* _Assigned task_:
Only one thing is required: the number of lines in the entries below that contain "материалы".

* _Information provided_:
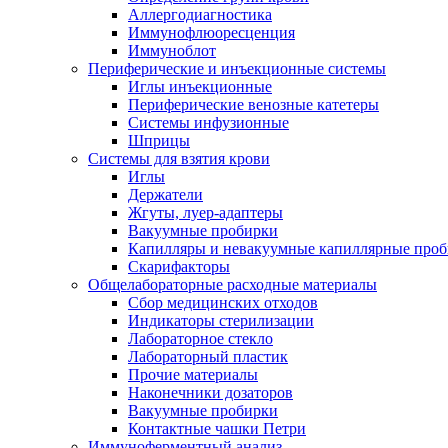
Аллергодиагностика
Иммунофлюоресценция
Иммуноблот
Периферические и инъекционные системы
Иглы инъекционные
Периферические венозные катетеры
Системы инфузионные
Шприцы
Системы для взятия крови
Иглы
Держатели
Жгуты, луер-адаптеры
Вакуумные пробирки
Капилляры и невакуумные капиллярные про
Скарифакторы
Общелабораторные расходные материалы
Сбор медицинских отходов
Индикаторы стерилизации
Лабораторное стекло
Лабораторный пластик
Прочие материалы
Наконечники дозаторов
Вакуумные пробирки
Контактные чашки Петри
Иммуноферментный анализ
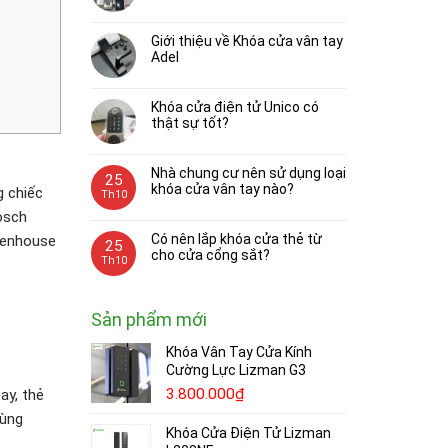
Giới thiệu về Khóa cửa vân tay
Adel
Khóa cửa điện tử Unico có
thật sự tốt?
Nhà chung cư nên sử dụng loại
25
khóa cửa vân tay nào?
g chiếc
Th10
osch
Có nên lắp khóa cửa thẻ từ
 penhouse
25
cho cửa cổng sắt?
Th10
Sản phẩm mới
Khóa Vân Tay Cửa Kính
Cường Lực Lizman G3
3.800.000
₫
ay, thẻ
cùng
Khóa Cửa Điện Tử Lizman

* _Answer space_:
2